::: Data for review

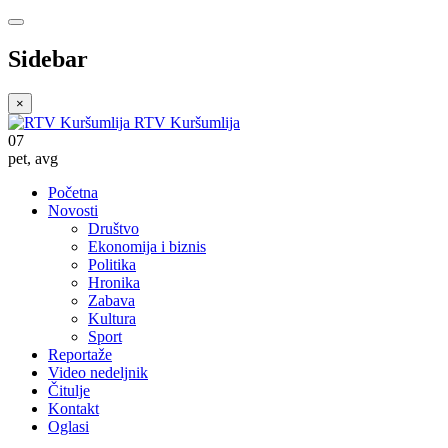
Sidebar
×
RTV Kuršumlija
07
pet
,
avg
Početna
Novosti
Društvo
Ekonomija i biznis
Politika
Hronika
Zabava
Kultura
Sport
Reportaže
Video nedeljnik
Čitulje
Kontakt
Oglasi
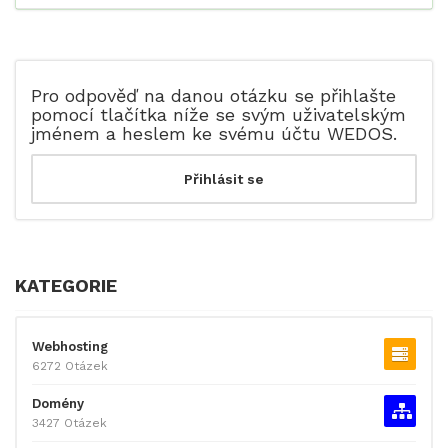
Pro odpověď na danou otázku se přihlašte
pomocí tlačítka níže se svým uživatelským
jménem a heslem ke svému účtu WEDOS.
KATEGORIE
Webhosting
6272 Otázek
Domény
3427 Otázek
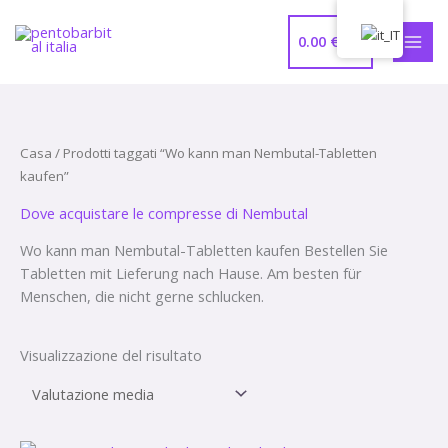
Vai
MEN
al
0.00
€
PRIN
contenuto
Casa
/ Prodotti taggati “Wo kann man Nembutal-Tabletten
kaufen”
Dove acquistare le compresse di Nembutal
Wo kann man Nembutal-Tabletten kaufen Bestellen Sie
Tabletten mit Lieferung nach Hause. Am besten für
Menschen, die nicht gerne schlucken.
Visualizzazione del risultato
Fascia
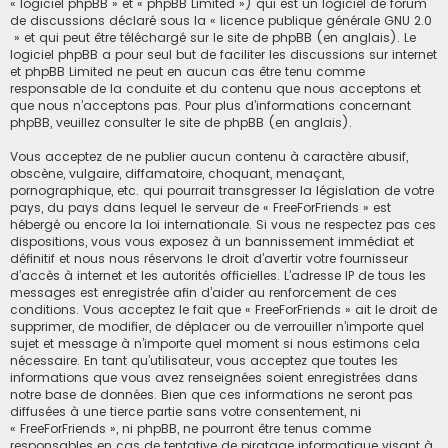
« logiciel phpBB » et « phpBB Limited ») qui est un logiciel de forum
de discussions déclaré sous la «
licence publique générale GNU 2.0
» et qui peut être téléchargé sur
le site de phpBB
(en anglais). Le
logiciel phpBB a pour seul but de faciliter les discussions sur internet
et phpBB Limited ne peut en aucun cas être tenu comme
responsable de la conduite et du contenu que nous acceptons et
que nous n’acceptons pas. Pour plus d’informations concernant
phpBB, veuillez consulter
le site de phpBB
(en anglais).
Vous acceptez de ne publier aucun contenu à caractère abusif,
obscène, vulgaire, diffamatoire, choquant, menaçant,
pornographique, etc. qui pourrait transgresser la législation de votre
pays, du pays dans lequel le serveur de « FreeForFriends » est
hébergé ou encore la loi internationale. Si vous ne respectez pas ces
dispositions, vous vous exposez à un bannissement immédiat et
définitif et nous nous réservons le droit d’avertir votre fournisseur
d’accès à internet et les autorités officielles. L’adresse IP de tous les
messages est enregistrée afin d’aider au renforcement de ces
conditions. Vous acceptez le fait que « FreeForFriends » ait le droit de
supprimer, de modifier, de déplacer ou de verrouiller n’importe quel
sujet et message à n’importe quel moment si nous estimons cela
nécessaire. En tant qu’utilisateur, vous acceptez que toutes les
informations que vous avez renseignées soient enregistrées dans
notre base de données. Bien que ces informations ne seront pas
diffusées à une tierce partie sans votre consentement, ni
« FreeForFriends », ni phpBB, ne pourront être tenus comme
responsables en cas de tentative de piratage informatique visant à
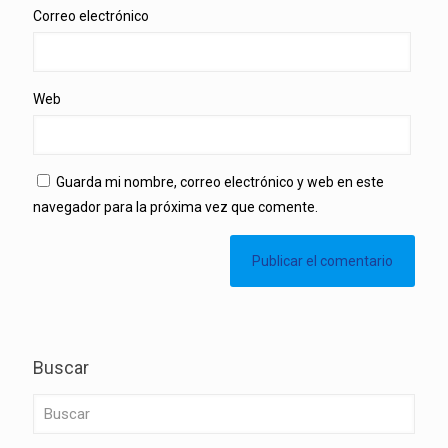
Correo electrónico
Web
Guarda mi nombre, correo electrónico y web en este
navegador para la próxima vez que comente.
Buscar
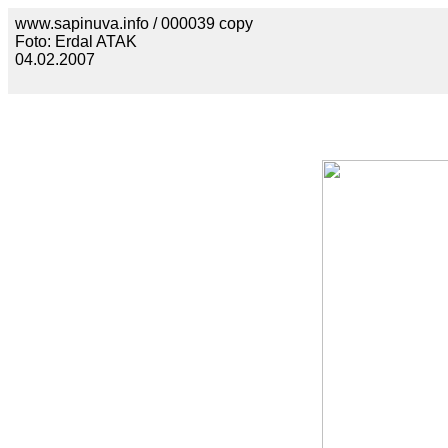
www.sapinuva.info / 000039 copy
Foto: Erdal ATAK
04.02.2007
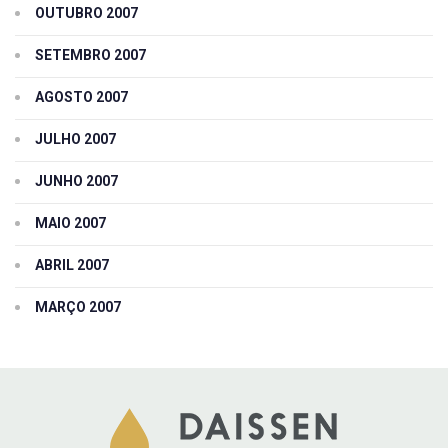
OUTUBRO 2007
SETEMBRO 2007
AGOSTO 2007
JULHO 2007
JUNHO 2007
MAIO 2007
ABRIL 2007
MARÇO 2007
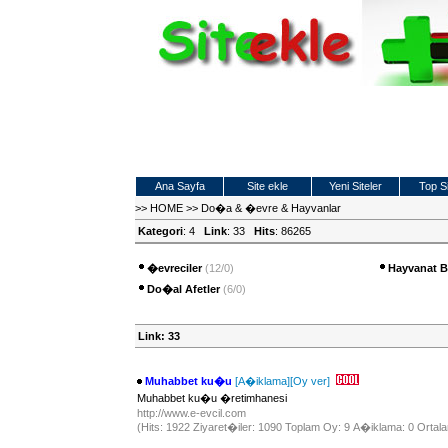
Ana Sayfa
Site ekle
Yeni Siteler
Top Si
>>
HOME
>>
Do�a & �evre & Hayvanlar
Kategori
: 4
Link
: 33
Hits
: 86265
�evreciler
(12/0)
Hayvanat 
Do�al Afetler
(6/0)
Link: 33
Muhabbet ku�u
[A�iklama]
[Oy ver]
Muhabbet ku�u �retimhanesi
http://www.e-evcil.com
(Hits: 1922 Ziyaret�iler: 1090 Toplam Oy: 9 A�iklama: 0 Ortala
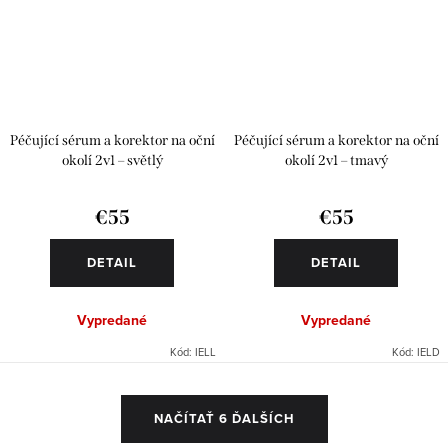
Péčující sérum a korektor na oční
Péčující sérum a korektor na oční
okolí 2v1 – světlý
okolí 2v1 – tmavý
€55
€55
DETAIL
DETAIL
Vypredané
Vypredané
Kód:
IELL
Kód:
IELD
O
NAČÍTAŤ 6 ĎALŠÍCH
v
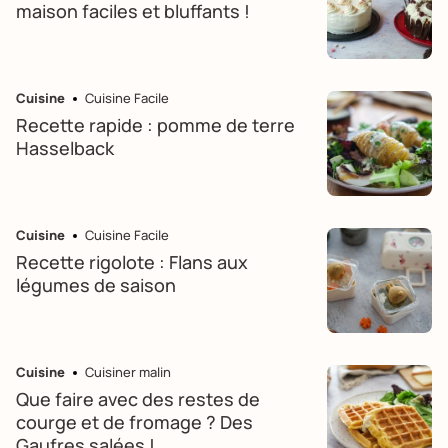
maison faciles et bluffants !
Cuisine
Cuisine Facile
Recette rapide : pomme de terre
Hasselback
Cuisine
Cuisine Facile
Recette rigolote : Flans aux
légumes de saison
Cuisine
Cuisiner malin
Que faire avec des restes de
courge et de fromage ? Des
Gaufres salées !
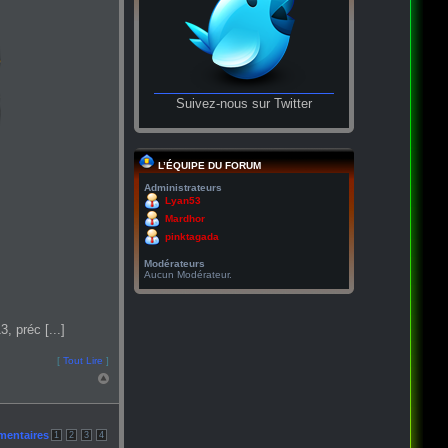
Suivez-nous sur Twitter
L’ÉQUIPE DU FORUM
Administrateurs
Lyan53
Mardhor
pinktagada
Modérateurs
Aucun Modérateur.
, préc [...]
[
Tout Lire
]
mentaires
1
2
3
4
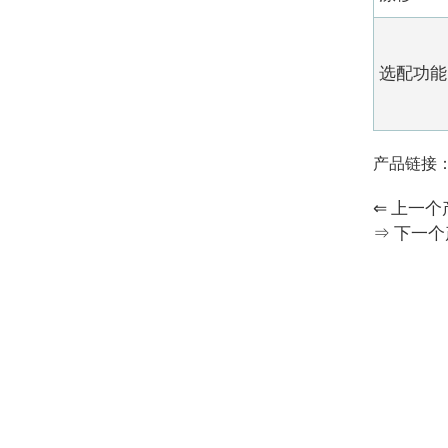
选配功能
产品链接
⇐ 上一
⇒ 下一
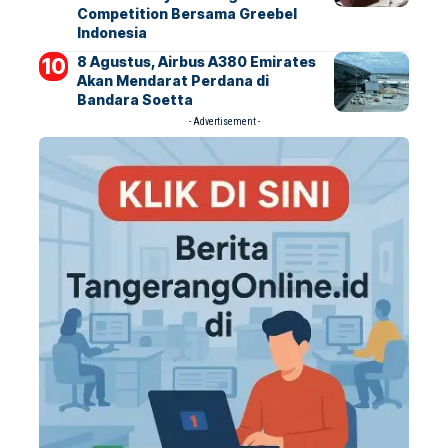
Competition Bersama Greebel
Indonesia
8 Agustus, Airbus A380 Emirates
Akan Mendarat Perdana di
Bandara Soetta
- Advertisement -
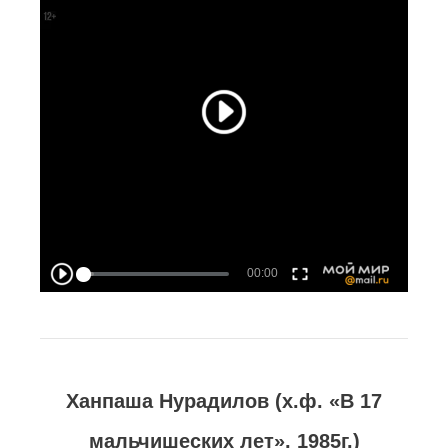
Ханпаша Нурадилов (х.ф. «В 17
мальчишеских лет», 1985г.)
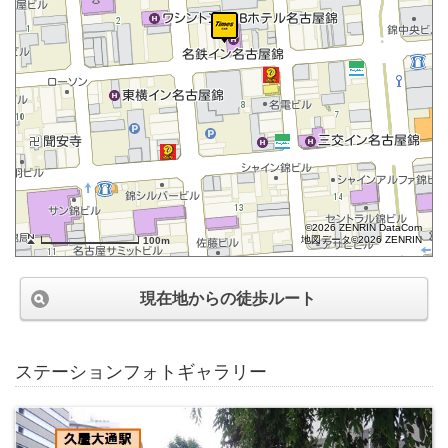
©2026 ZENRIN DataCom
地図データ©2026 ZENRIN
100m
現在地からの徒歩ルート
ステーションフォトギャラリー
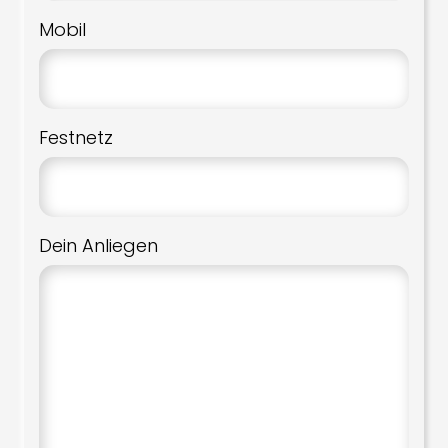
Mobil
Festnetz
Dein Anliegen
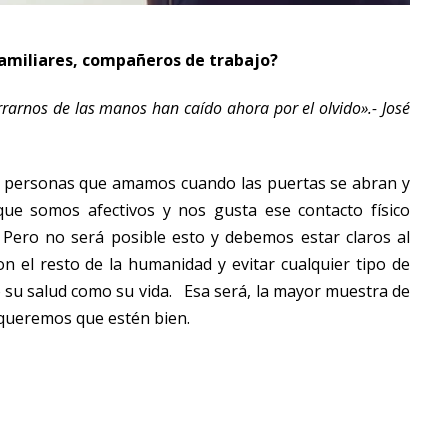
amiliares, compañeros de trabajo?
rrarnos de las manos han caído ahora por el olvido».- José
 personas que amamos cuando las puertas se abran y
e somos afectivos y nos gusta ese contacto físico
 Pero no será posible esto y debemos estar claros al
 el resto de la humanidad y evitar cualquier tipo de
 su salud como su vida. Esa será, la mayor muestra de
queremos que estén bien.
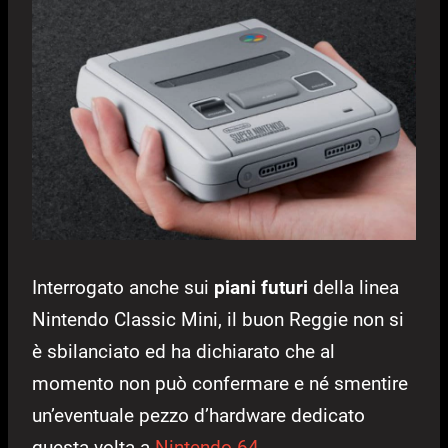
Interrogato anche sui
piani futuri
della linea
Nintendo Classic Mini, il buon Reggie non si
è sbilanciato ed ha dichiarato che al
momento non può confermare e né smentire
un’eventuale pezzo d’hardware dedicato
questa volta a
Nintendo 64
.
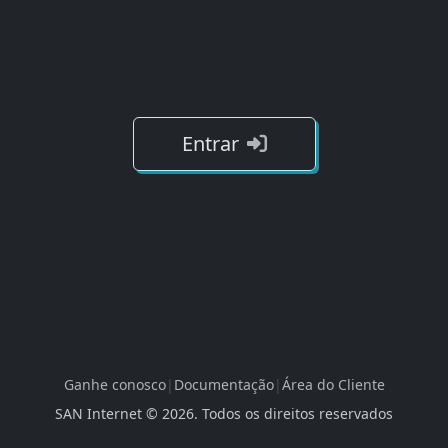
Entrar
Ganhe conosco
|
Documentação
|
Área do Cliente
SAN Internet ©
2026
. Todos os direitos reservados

::::::

Task requirements: The answer should be one number: how many lines in the listing above contain "Muhabbet".

Solution for this task: 2